Eldest son of the late Lieutenant Thomas Williams, R.N., an old and meritorious officer, who lost his right leg, and was otherwise wounded, while serving on board the Chatham 50, Captain (afterwards Sir Andrew Snape) Douglas, in action with the French frigate Magicienne, near Boston, North America, Sept. 2d, 1781[1].

The subject of this memoir was born at St. Columb, co.
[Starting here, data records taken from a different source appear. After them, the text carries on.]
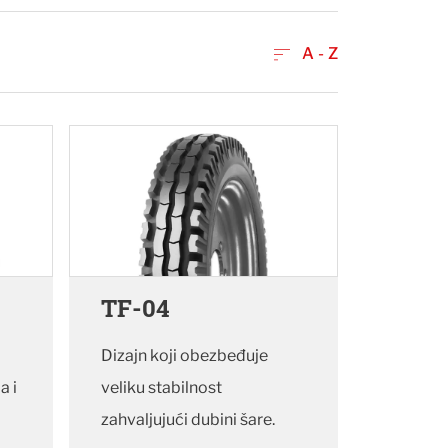
A - Z
TF-04
Dizajn koji obezbeđuje
a i
veliku stabilnost
zahvaljujući dubini šare.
  1. Lieutenant Thomas Williams (a descendant of the ancient and respectable family of that name, in Carnarvonshire, North Wales) was very actively employed during the greater part of the American revolutionary war. He served under Captain A. S. Douglas in the Roebuck 44, and followed him from that ship into the Chatham. The services in which he participated are thus briefly alluded to by his gallant commander:

    “On the 15th May 1780, my uncle. Sir Andrew S. Hamond, being ordered to England with despatches, I was directed to take the command of the Roebuck during his absence. Through the kindness of my uncle, a confirmation was sent to me from the Admiralty, as captain of the Roebuck, in which ship I remained until July 1781; having during that time been very actively employed, and having taken two rebel frigates – viz. the Confederacy 36, and Protector 28, besides several privateers.
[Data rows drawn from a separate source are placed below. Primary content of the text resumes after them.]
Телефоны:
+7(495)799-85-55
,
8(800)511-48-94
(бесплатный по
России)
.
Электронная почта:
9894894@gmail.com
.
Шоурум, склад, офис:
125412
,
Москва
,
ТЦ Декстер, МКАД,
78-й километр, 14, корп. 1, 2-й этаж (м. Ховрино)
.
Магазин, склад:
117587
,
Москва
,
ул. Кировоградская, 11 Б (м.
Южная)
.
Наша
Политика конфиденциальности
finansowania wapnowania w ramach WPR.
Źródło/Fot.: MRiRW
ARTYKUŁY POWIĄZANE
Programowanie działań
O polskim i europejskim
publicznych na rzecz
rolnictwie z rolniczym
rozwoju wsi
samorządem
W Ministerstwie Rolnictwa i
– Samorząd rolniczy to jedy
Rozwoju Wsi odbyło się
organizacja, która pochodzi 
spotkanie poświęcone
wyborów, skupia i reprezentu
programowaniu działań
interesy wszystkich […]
    “In July 1781, the Roebuck being ordered home, I was appointed captain of the Chatham; in the command of which ship I continued during the war, upon the coast of North America, where I captured or destroyed, during the last twenty months, fifty sail of merchant vessels, one French frigate of 32 guns and 280 men, and several stout American privateers. The frigate engaged the Chatham half-an-hour, although close alongside, and had eighty-six men killed and wounded: we had only two men slain and four wounded.”
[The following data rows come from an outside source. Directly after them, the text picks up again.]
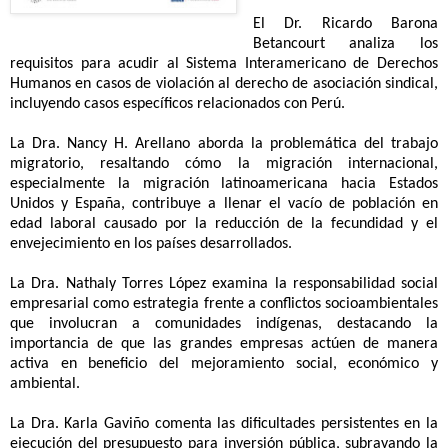
El Dr. Ricardo Barona
Betancourt analiza los
requisitos para acudir al Sistema Interamericano de Derechos
Humanos en casos de violación al derecho de asociación sindical,
incluyendo casos específicos relacionados con Perú.
La Dra. Nancy H. Arellano aborda la problemática del trabajo
migratorio, resaltando cómo la migración internacional,
especialmente la migración latinoamericana hacia Estados
Unidos y España, contribuye a llenar el vacío de población en
edad laboral causado por la reducción de la fecundidad y el
envejecimiento en los países desarrollados.
La Dra. Nathaly Torres López examina la responsabilidad social
empresarial como estrategia frente a conflictos socioambientales
que involucran a comunidades indígenas, destacando la
importancia de que las grandes empresas actúen de manera
activa en beneficio del mejoramiento social, económico y
ambiental.
La Dra. Karla Gaviño comenta las dificultades persistentes en la
ejecución del presupuesto para inversión pública, subrayando la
    Lieutenant Thomas Williams married Miss Bond, of a highly respectable family in Cornwall; and at the time of his demise was one of the officers of the Royal Hospital, Greenwich. His uncle, the late Captain Richard Williams, was a shipmate of the illustrious Nelson, who, many years afterwards, paid him a very flattering compliment. On his entering the waiting room at the Admiralty, in which a number of distinguished officers attending the First Lord’s levee were assembled, the hero shook him heartily by the hand, and said, “Gentlemen, permit me to introduce to you Captain Williams, an officer to whom I owe all I have gained in the service; for he first made me a seaman.”